Credit: Lara Crow/NPG

Although the tumour microenvironment is an attractive therapeutic target, implementing strategies that effectively modify this compartment has been challenging. Using several preclinical models, Johanna Joyce and colleagues have found that inhibition of macrophage colony-stimulating factor 1 receptor (CSF1R) can block glioblastoma growth by changing the polarization of tumour-associated macrophages (TAMs) from pro-tumorigenic to antitumorigenic.

Mice expressing platelet-derived growth factor B (PDGFB) in glial progenitor cells (termed PDG mice) develop tumours that are similar to the proneural subtype of human glioblastoma. The tumours in these mice contain increased numbers of CSF1R-expressing TAMs (the presence of which has been associated with poor prognosis and higher grade in human glioblastoma), suggesting that targeting these TAMs might be an effective therapeutic strategy. The authors treated PDG mice that had small or undetectable tumours with the brain-penetrant CSF1R inhibitor BLZ945; this significantly improved the survival of the mice compared with vehicle treatment. Furthermore, those tumours that did develop in mice treated with BLZ945 were lower grade. BLZ945 treatment of mice with established high-grade tumours also led to tumour regression in most mice. Intracranial xenograft growth of patient-derived tumour spheres or cell lines of human proneural glioblastoma in non-obese diabetic severe combined immunodeficient (NOD–SCID) mice (which have macrophages) was also inhibited by BLZ945.

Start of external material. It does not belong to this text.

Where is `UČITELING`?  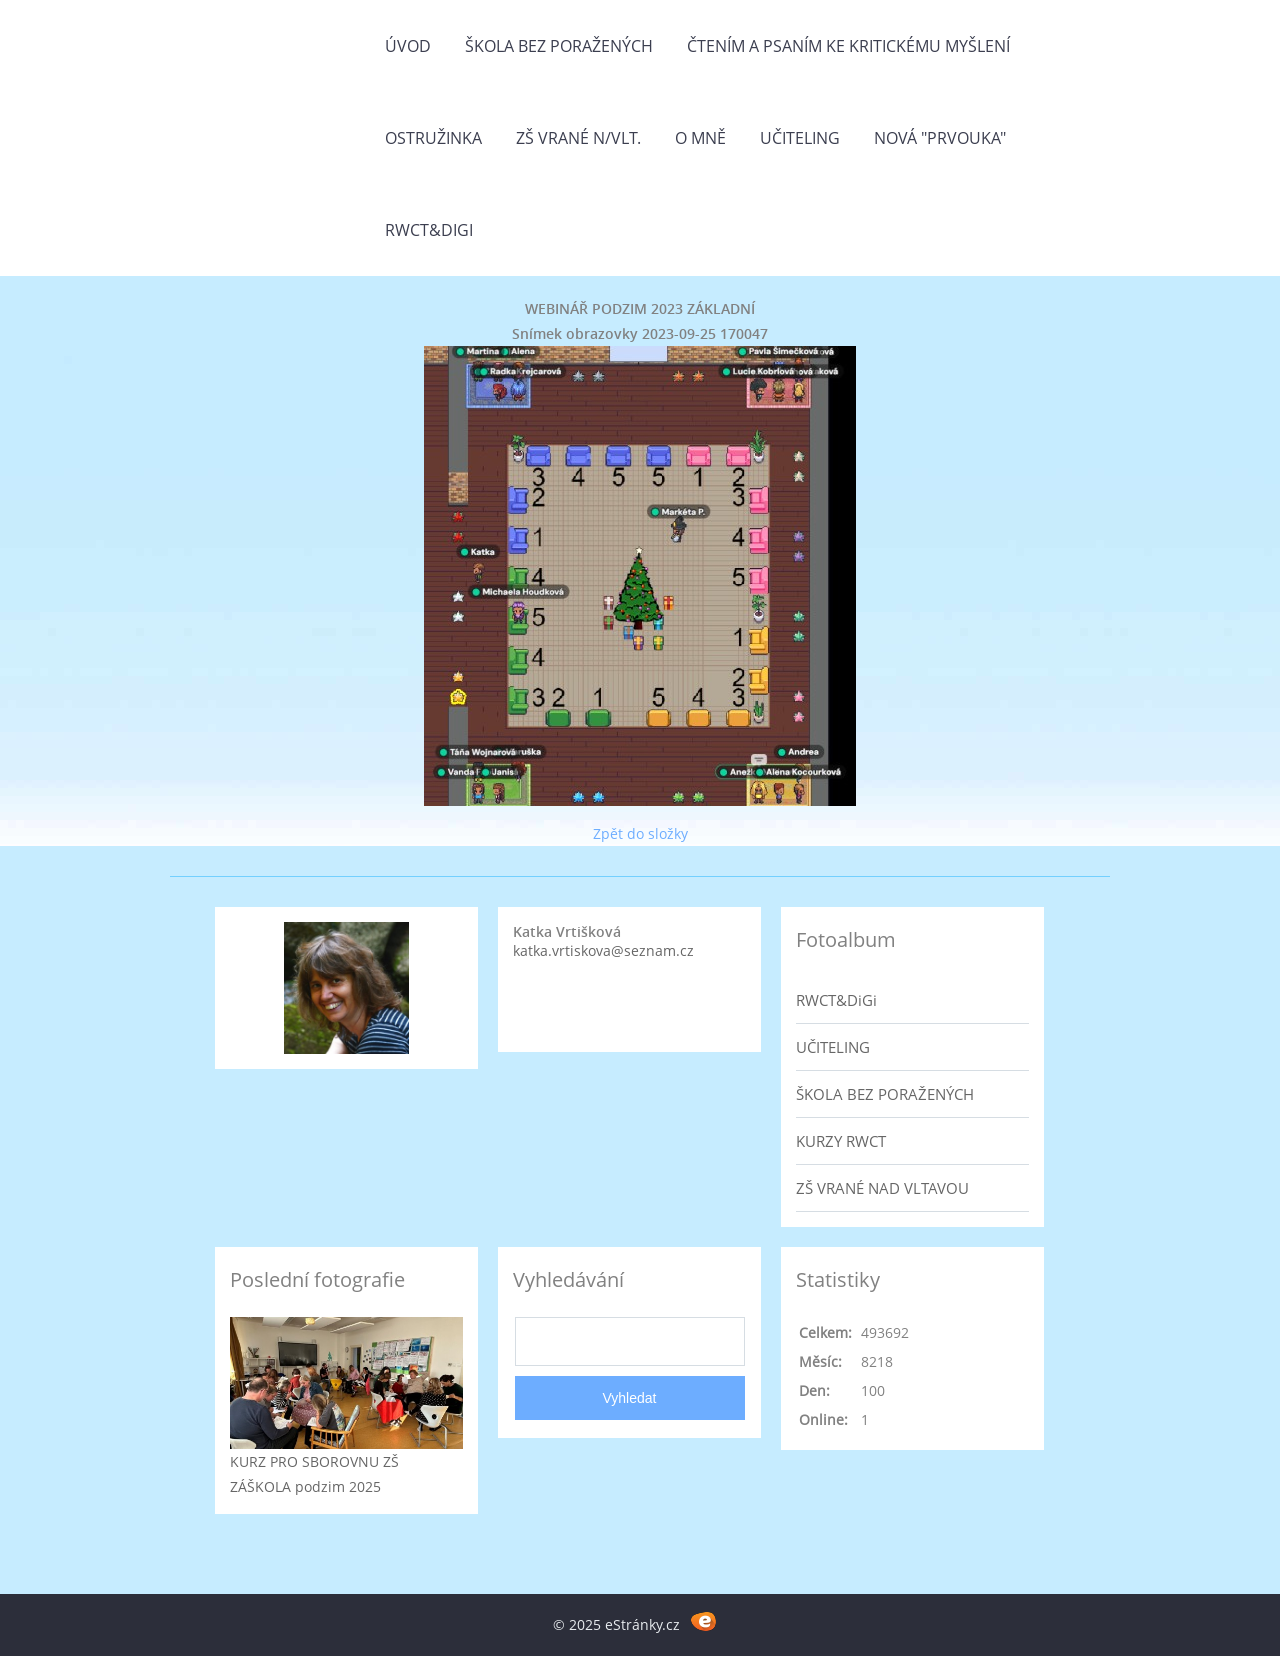 UČITELING is located at coordinates (833, 1047).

How does BLZ945 reduce glioblastoma growth? Analysis of tissues from BLZ945-treated PDG mice showed that glioblastoma cell proliferation was reduced and apoptosis was increased, leading to a large decrease in tumour size. Various experiments using cultured cells indicated that BLZ945 did not have any direct effects on the growth of glioblastoma cells, but that it inhibited the growth of wild-type macrophages as expected. However, BLZ945 did not affect the number of TAMs in PDG mice or in the xenograft models. Analyses of conditioned media from PDG tumour cell lines or from human glioblastoma cell lines indicated that TAMs are protected from BLZ945-mediated apoptosis by glioblastoma-derived factors.

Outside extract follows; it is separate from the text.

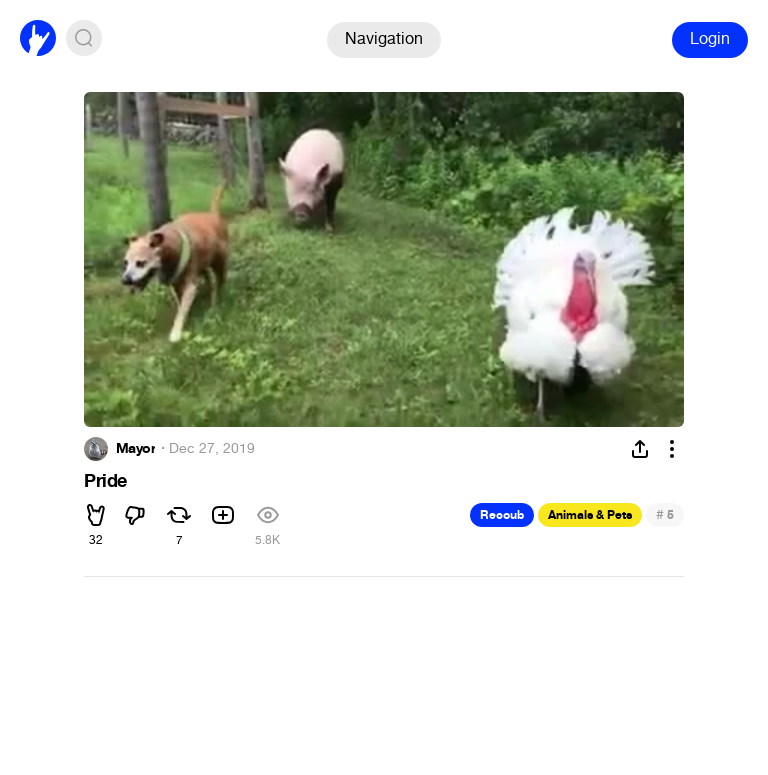 The width and height of the screenshot is (768, 775). What do you see at coordinates (135, 449) in the screenshot?
I see `Mayor` at bounding box center [135, 449]. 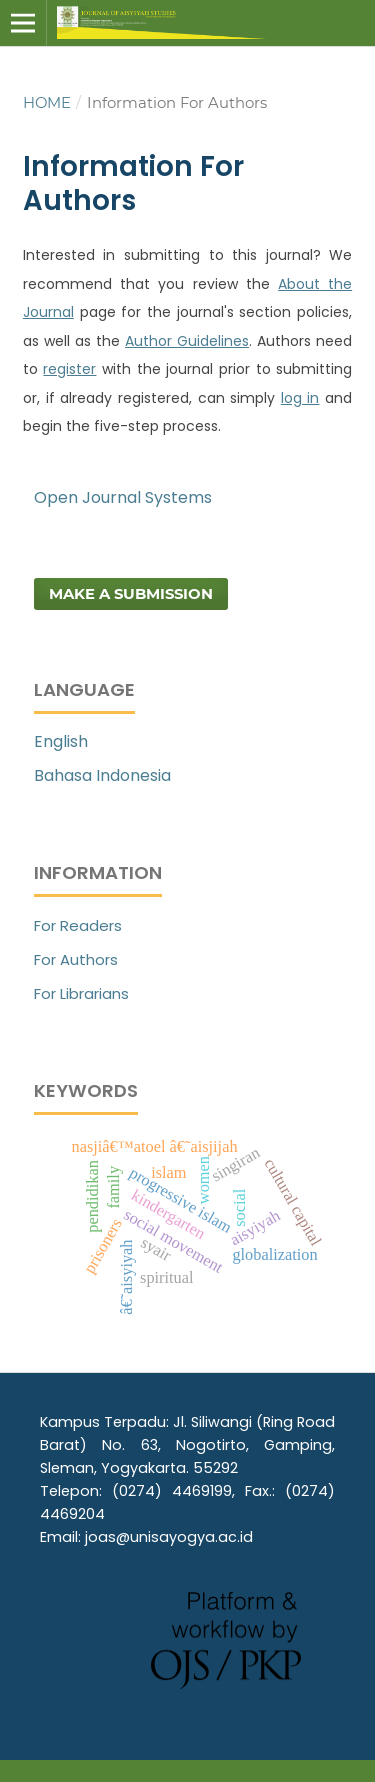  Describe the element at coordinates (47, 103) in the screenshot. I see `Home` at that location.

CSF1R inhibition reduced the M2 polarization of TAMs

To understand how BLZ945 might suppress tumours, the authors turned to microarray gene-expression profiling of TAMs from PDG mice treated with either BLZ945 or vehicle. They identified a gene signature associated with BLZ945 treatment that included the downregulation of several genes that have previously been shown to be associated with pro-tumorigenic M2 macrophages. Expression of these M2 macrophage-associated genes was increased when wild-type macrophages were exposed to conditioned medium from glioblastoma cells, but decreased in the presence of BLZ945. Therefore, CSF1R inhibition reduced the M2 polarization of TAMs. BLZ945 also increased phagocytosis by TAMs, and both this and the change in polarization may have a role in reducing tumour size.

To further understand the effects that TAMs have on glioblastoma cell growth, the authors stimulated wild-type macrophages with glioblastoma-cell-conditioned medium to mimic the glioblastoma microenvironment in vitro. Co-culture of the stimulated macrophages with PDG tumour cells increased tumour cell proliferation, which was subsequently blocked by BLZ945. Conditioned medium taken from stimulated macrophages promoted proliferation by the activation of signalling downstream of AKT in the glioblastoma cells. Thus, there seems to be a complex interplay between TAMs and tumour cells.

Does this translate to human tumours? The TAM gene signatures identified by the authors from PDG mice were used to predict survival in human proneural glioblastomas — those patients whose whole tumours had a gene expression signature similar to that from BLZ945-treated TAMs showed better survival than those whose tumours had a gene expression signature representative of M2-polarized TAMs. Whether CSF1R inhibition can be successfully used in patients with proneural glioblastoma to convert TAMs into a tumour-suppressive phenotype, and whether similar strategies can be used to treat other glioblastoma subtypes or other tumour types are important future questions.